I watched Creed II with my family on Thanksgiving and it blessed my life. I loved it as a movie all around for so many reasons: the heart-pumping boxing, the soundtrack, and of course the timeless Rocky legacy itself. But there was something in the movie that hit me like a wild left hook that I didn’t see coming and had me processing hours after we left the theater.
For any of you who haven’t seen the movie and have no idea what any of this is about, don’t worry. Here’s a brief, non-spoiler overview. Adonis Creed, played by Michael B. Jordan, is a professional boxer who’s father, Apollo Creed, was killed in a boxing match before he was born by a Russian boxer named Ivan Drago. In the movie, Ivan Drago’s son, Victor Drago, is now all grown up and challenges Adonis. So the two sons are now going head-to-head and Adonis gets his behind handed to him and gets hospitalized from the fight.
The question that Rocky tries to get Adonis to answer the whole movie is, “What are you fighting for?” And for the first half, he doesn’t know and this is ultimately why he gets beaten so badly. But then Adonis’ daughter is born and he brings her to the boxing gym one night, still depressed and defeated from the loss, and hasn’t touched a punching bag in weeks. But now, with Victor Drago’s threats still haunting him, and with his daughter now sitting and watching him, he starts punching the bag again little by little until he’s eventually punching and crying and screaming. Because now he knows what he’s fighting for.
And I lost it.
But I didn’t know why.
On one level it was because of the whole father/daughter dynamic that was adorable. But it wasn’t until I got home and was processing with my wife that I realized why this spoke to me so deeply.
I don’t know what I’m fighting for.
I know that God made me a writer and that I was created to show the world Christ through the stories that I write.
The Christian answer, of course, is “to give God glory”. And that’s correct. And it’s the answer behind all of our callings. But that’s not tangible. And that’s what frustrated me and made me realize the gaping hole inside of me.
As Christians we spiritualize so much to the point that we lose basic human touch with things. Yes, we do things for God’s glory, but if we don’t have a tangible, human, “why” attached to it, what will motivate us to push through when life knocks us down? Some ethereal understanding of a theological concept we’ve never seen before?
Even Jesus had something more than God’s glory to fight for. Hebrews says that “for the joy set before Him He endured the cross”(Heb. 12:2). Some preachers have taken that joy to be the church. If that’s true, then Jesus was able to literally imagine being with His disciples in Heaven one day. He could literally picture your face and my face while in the Garden of Gethsemane and think, “This is for them.” He had something tangible to hold onto.

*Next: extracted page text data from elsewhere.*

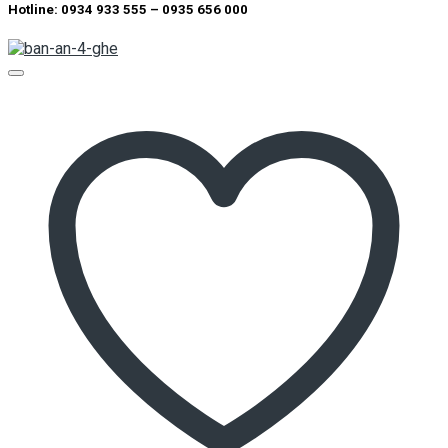
Hotline:
0934 933 555 – 0935 656 000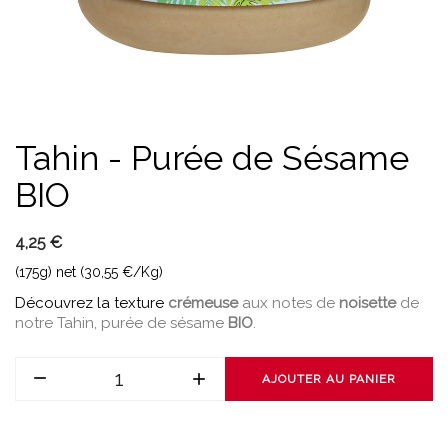
Tahin - Purée de Sésame
BIO
4,25 €
(175g) net (30,55 €/Kg)
Découvrez la texture
crémeuse
aux notes de
noisette
de
notre Tahin, purée de sésame
BIO
.
AJOUTER AU PANIER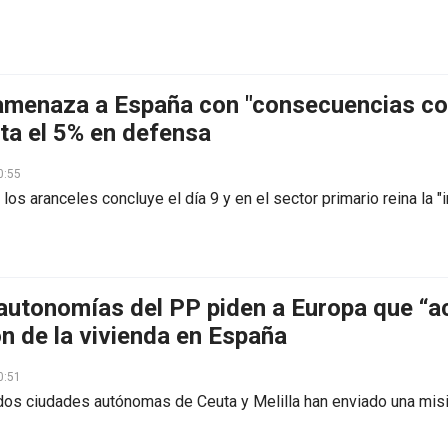
menaza a España con "consecuencias co
ta el 5% en defensa
0:55
los aranceles concluye el día 9 y en el sector primario reina la "
autonomías del PP piden a Europa que “ac
ón de la vivienda en España
0:51
 dos ciudades autónomas de Ceuta y Melilla han enviado una mis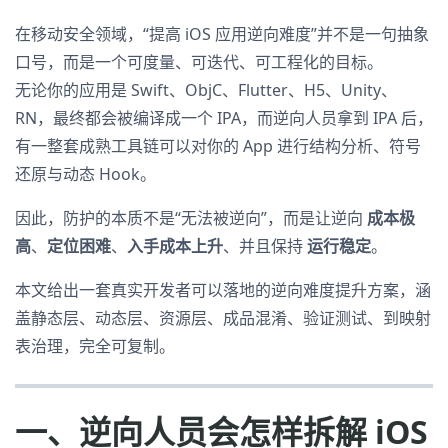
在移动安全领域，“提高 iOS 应用逆向难度”并不是一句抽象
口号，而是一个可度量、可迭代、可工程化的目标。
无论你的应用是 Swift、ObjC、Flutter、H5、Unity、
RN，最终都会被编译成一个 IPA，而逆向人员拿到 IPA 后，
有一整套成熟工具链可以对你的 App 进行结构分析、符号
还原与动态 Hook。
因此，防护的本质不是“无法被逆向”，而是让逆向
成本极
高
、
定位困难
、
入手成本上升
、并且保持
运行稳定
。
本文给出一套真实开发者可以落地的逆向难度提升方案，涵
盖静态层、动态层、资源层、成品混淆、验证测试、到映射
表治理，完全可复制。
一、逆向人员会怎样拆解 iOS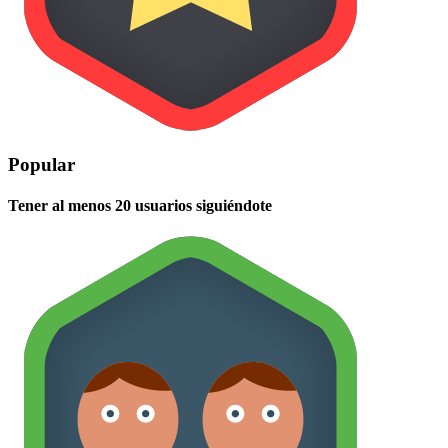
Popular
Tener al menos 20 usuarios siguiéndote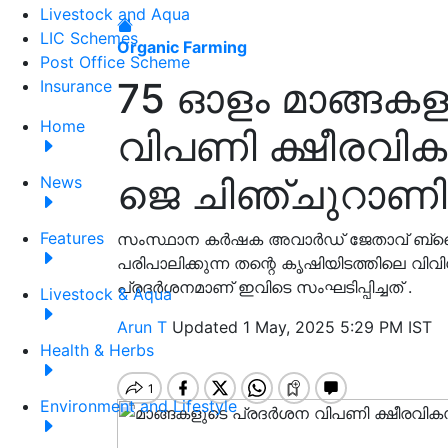
Livestock and Aqua
LIC Schemes
Organic Farming
Post Office Scheme
75 ഓളം മാങ്ങക
Insurance
Home
വിപണി ക്ഷീരവികസ
ജെ ചിഞ്ചുറാണി
News
Features
സംസ്ഥാന കർഷക അവാർഡ് ജേതാവ് ബ്ലൈ
പരിപാലിക്കുന്ന തന്റെ കൃഷിയിടത്തിലെ വി
പ്രദർശനമാണ് ഇവിടെ സംഘടിപ്പിച്ചത് .
Livestock & Aqua
Arun T
Updated 1 May, 2025 5:29 PM IST
Health & Herbs
Environment and Lifestyle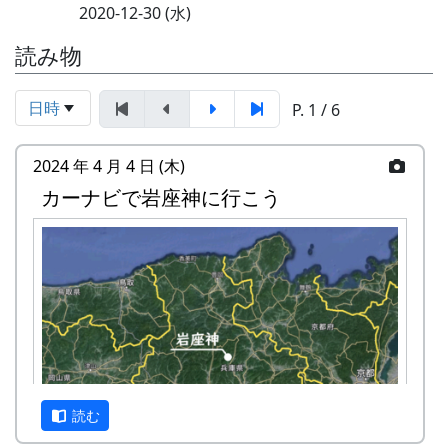
2020-12-30 (水)
読み物
日時
P. 1 / 6
2024 年 4 月 4 日 (木)
カーナビで岩座神に行こう
読む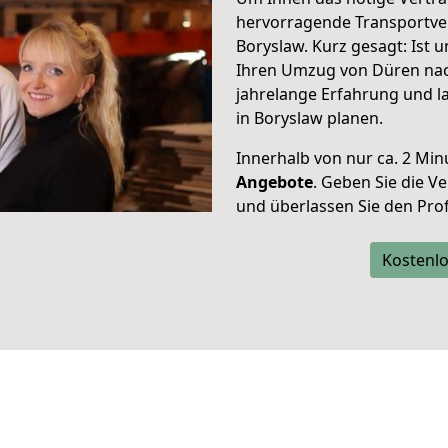
hervorragende Transportve
Boryslaw. Kurz gesagt: Ist
Ihren Umzug von Düren nach
jahrelange Erfahrung und l
in Boryslaw planen.
Innerhalb von
nur ca. 2 Min
Angebote
. Geben Sie die 
und überlassen Sie den Profi
Kostenlo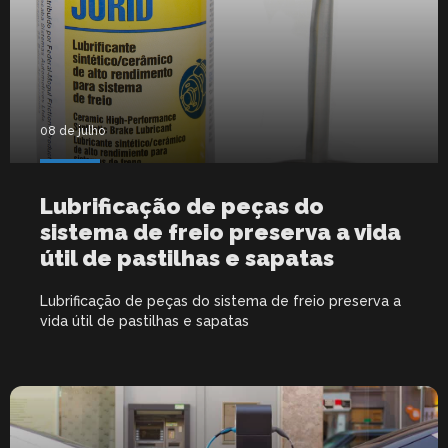
08 de julho
Lubrificação de peças do
sistema de freio preserva a vida
útil de pastilhas e sapatas
Lubrificação de peças do sistema de freio preserva a
vida útil de pastilhas e sapatas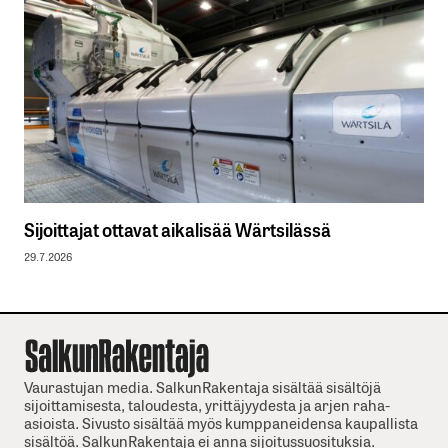
Sijoittajat ottavat aikalisää Wärtsilässä
29.7.2026
Vaurastujan media. SalkunRakentaja sisältää sisältöjä
sijoittamisesta, taloudesta, yrittäjyydesta ja arjen raha-
asioista. Sivusto sisältää myös kumppaneidensa kaupallista
sisältöä. SalkunRakentaja ei anna sijoitussuosituksia.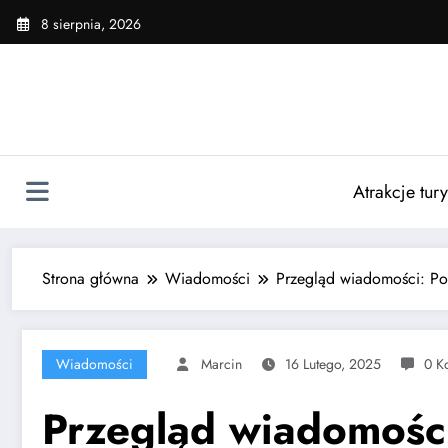
Skip
8 sierpnia, 2026
to
content
Atrakcje tur
Strona główna
Wiadomości
Przegląd wiadomości: Po
Wiadomości
Marcin
16 Lutego, 2025
0 K
Przegląd wiadomości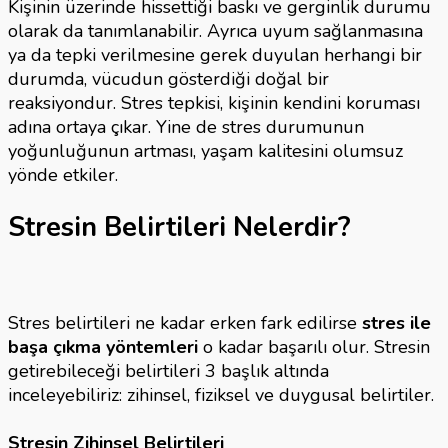
Kişinin üzerinde hissettiği baskı ve gerginlik durumu
olarak da tanımlanabilir. Ayrıca uyum sağlanmasına
ya da tepki verilmesine gerek duyulan herhangi bir
durumda, vücudun gösterdiği doğal bir
reaksiyondur. Stres tepkisi, kişinin kendini koruması
adına ortaya çıkar. Yine de stres durumunun
yoğunluğunun artması, yaşam kalitesini olumsuz
yönde etkiler.
Stresin Belirtileri Nelerdir?
Stres belirtileri ne kadar erken fark edilirse
stres ile
başa çıkma yöntemleri
o kadar başarılı olur. Stresin
getirebileceği belirtileri 3 başlık altında
inceleyebiliriz: zihinsel, fiziksel ve duygusal belirtiler.
Stresin Zihinsel Belirtileri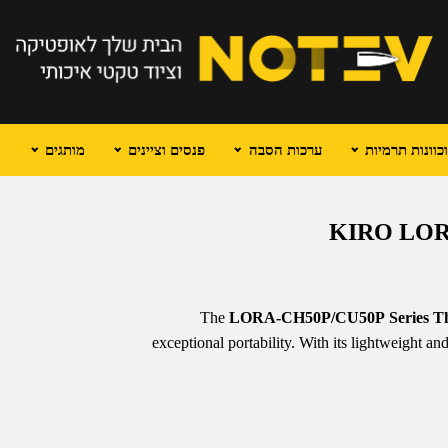
וונות תרמיות
ערכות הסבה
פנסים וציינים
מותגים
The
LORA-CH50P/CU50P Series Th
exceptional portability. With its lightweight a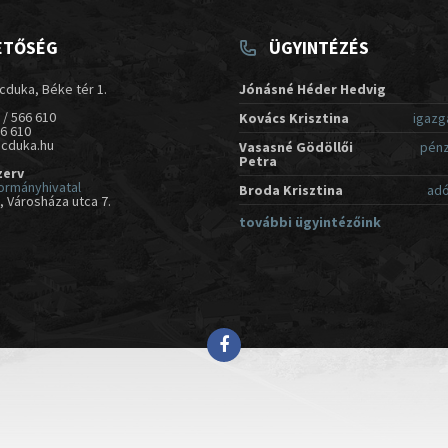
ETŐSÉG
ÜGYINTÉZÉS
cduka, Béke tér 1.
Jónásné Héder Hedvig
 / 566 610
Kovács Krisztina
igazg
66 610
acduka.hu
Vasasné Gödöllői
pénz
Petra
zerv
ormányhivatal
Broda Krisztina
adó
 Városháza utca 7.
további ügyintézőink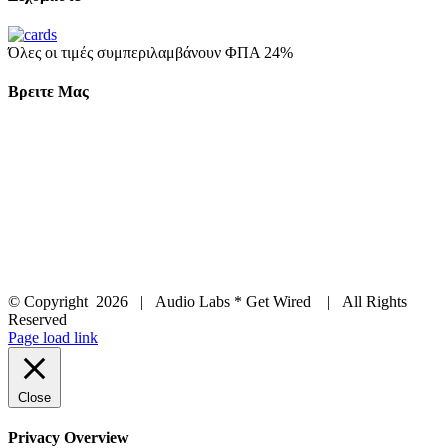
Όλες οι τιμές συμπεριλαμβάνουν ΦΠΑ 24%
Βρειτε Μας
© Copyright
2026 | Audio Labs * Get Wired | All Rights
Reserved
Facebook
Instagram
YouTube
LinkedIn
X
Page load link
Close
Privacy Overview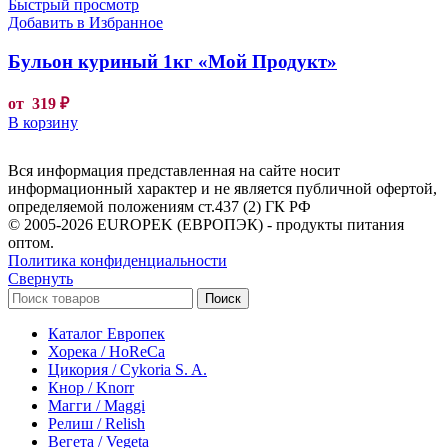
Быстрый просмотр
Добавить в Избранное
Бульон куриный 1кг «Мой Продукт»
от
319
₽
В корзину
Вся информация представленная на сайте носит
информационный характер и не является публичной офертой,
определяемой положениям ст.437 (2) ГК РФ
© 2005-2026 EUROPEK (ЕВРОПЭК) - продукты питания
оптом.
Политика конфиденциальности
Свернуть
Поиск
Каталог Европек
Хорека / HoReCa
Цикория / Cykoria S. A.
Кнор / Knorr
Магги / Maggi
Релиш / Relish
Вегета / Vegeta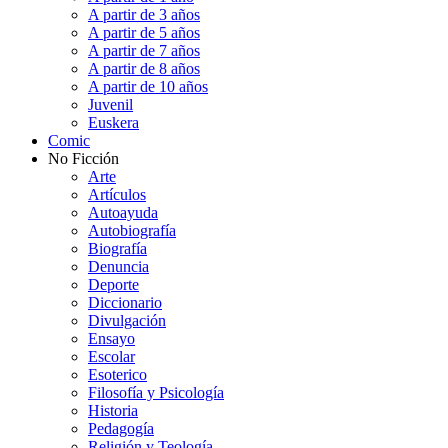
A partir de 3 años
A partir de 5 años
A partir de 7 años
A partir de 8 años
A partir de 10 años
Juvenil
Euskera
Comic
No Ficción
Arte
Artículos
Autoayuda
Autobiografía
Biografía
Denuncia
Deporte
Diccionario
Divulgación
Ensayo
Escolar
Esoterico
Filosofía y Psicología
Historia
Pedagogía
Religión y Teología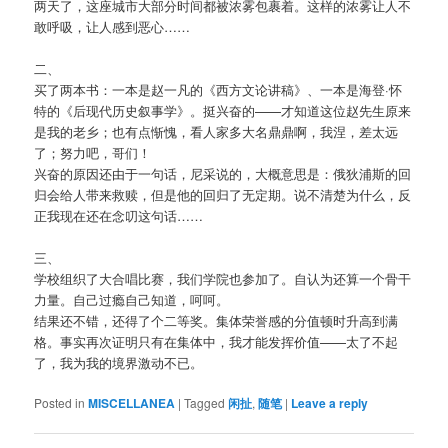
两天了，这座城市大部分时间都被浓雾包裹着。这样的浓雾让人不
敢呼吸，让人感到恶心……
二、
买了两本书：一本是赵一凡的《西方文论讲稿》、一本是海登·怀
特的《后现代历史叙事学》。挺兴奋的——才知道这位赵先生原来
是我的老乡；也有点惭愧，看人家多大名鼎鼎啊，我涅，差太远
了；努力吧，哥们！
兴奋的原因还由于一句话，尼采说的，大概意思是：俄狄浦斯的回
归会给人带来救赎，但是他的回归了无定期。说不清楚为什么，反
正我现在还在念叨这句话……
三、
学校组织了大合唱比赛，我们学院也参加了。自认为还算一个骨干
力量。自己过瘾自己知道，呵呵。
结果还不错，还得了个二等奖。集体荣誉感的分值顿时升高到满
格。事实再次证明只有在集体中，我才能发挥价值——太了不起
了，我为我的境界激动不已。
Posted in
MISCELLANEA
|
Tagged
闲扯
,
随笔
|
Leave a reply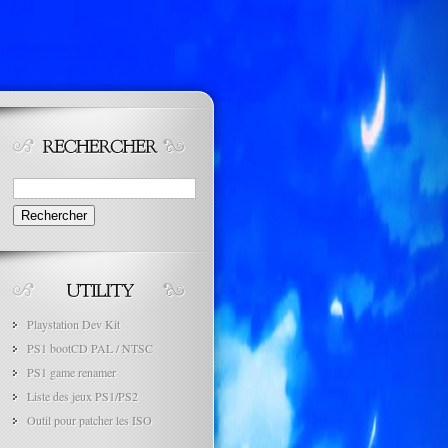
Rechercher :
Playstation Dev Kit
PS1 bootCD PAL / NTSC
PS1 game renamer
Liste des jeux PS1/PS2
Outil pour patcher les ISO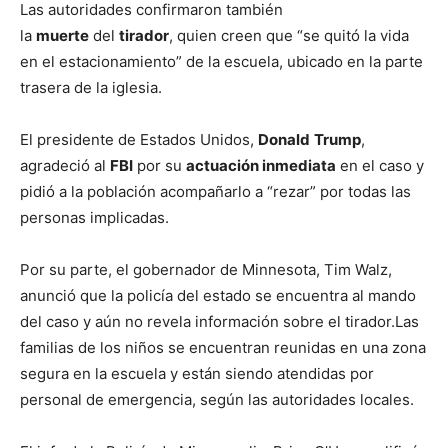
Las autoridades confirmaron también
la
muerte
del
tirador
, quien creen que “se quitó la vida
en el estacionamiento” de la escuela, ubicado en la parte
trasera de la iglesia.
El presidente de Estados Unidos,
Donald
Trump
,
agradeció al
FBI
por su
actuación inmediata
en el caso y
pidió a la población acompañarlo a “rezar” por todas las
personas implicadas.
Por su parte, el gobernador de Minnesota, Tim Walz,
anunció que la policía del estado se encuentra al mando
del caso y aún no revela información sobre el tirador.Las
familias de los niños se encuentran reunidas en una zona
segura en la escuela y están siendo atendidas por
personal de emergencia, según las autoridades locales.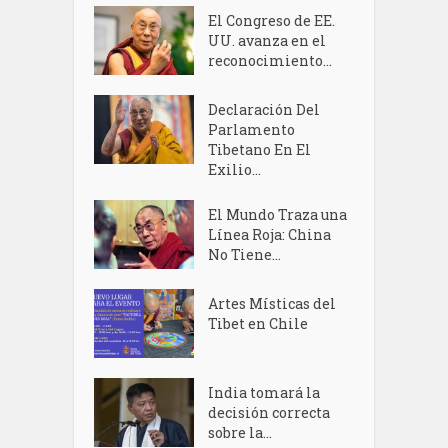
El Congreso de EE.
UU. avanza en el
reconocimiento...
Declaración Del
Parlamento
Tibetano En El
Exilio...
El Mundo Traza una
Línea Roja: China
No Tiene...
Artes Místicas del
Tibet en Chile
India tomará la
decisión correcta
sobre la...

But when we don’t have that and we use “God’s glory” as the catch-all motivator, it’s no wonder that we eventually burn out, lose heart, or get disillusioned. It may even be why many Christians settle for sub-par performances—because how can you ever know when you’ve successfully done something “for God’s glory”? There’s no tangible finish line. Which means eventually you can finish whenever you want.
Now, of course at the end of the day, our ultimate motivation as believers should be to glorify God. I’m not saying that it shouldn’t be. That’s what it all comes back to. But we can see more clearly how this isn’t enough motivation by looking at marriage. Ultimately the reason a husband loves his wife is because God tells him to. But that’s not what he tells her. And it’s also not what gets him up in the morning or gets him through their arguments. He loves his wife because of his own relationship with her. There’s a human-to-human motivation there. And that’s what I think is sometimes missing when it comes to us as believers pursuing what God has called us to.
So why do you do what you do? What are you fighting for? Who are you fighting for? Survival? Your father’s approval? To prove someone wrong? To give your children something to be proud of? To keep a promise to a dying loved one? If you don’t know, dig deep until you find it. So that when life breaks your ribs and knocks you down, you know why you have to get back up.